Transcribed page contents:
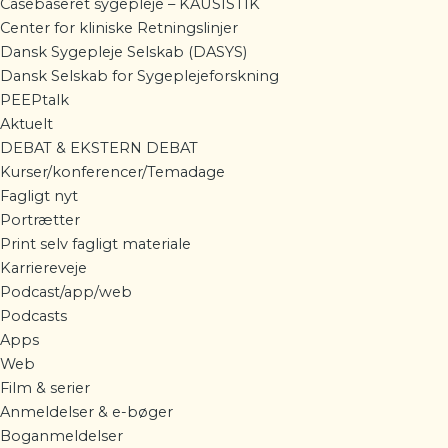
Casebaseret sygepleje – KAUSISTIK
Center for kliniske Retningslinjer
Dansk Sygepleje Selskab (DASYS)
Dansk Selskab for Sygeplejeforskning
PEEPtalk
Aktuelt
DEBAT & EKSTERN DEBAT
Kurser/konferencer/Temadage
Fagligt nyt
Portrætter
Print selv fagligt materiale
Karriereveje
Podcast/app/web
Podcasts
Apps
Web
Film & serier
Anmeldelser & e-bøger
Boganmeldelser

▸ **What you are asked to do**:
Verbatim output of the entries is required, with each image left out.

▸ **Your response**:
Casebaseret sygepleje – KAUSISTIK
Center for kliniske Retningslinjer
Dansk Sygepleje Selskab (DASYS)
Dansk Selskab for Sygeplejeforskning
PEEPtalk
Aktuelt
DEBAT & EKSTERN DEBAT
Kurser/konferencer/Temadage
Fagligt nyt
Portrætter
Print selv fagligt materiale
Karriereveje
Podcast/app/web
Podcasts
Apps
Web
Film & serier
Anmeldelser & e-bøger
Boganmeldelser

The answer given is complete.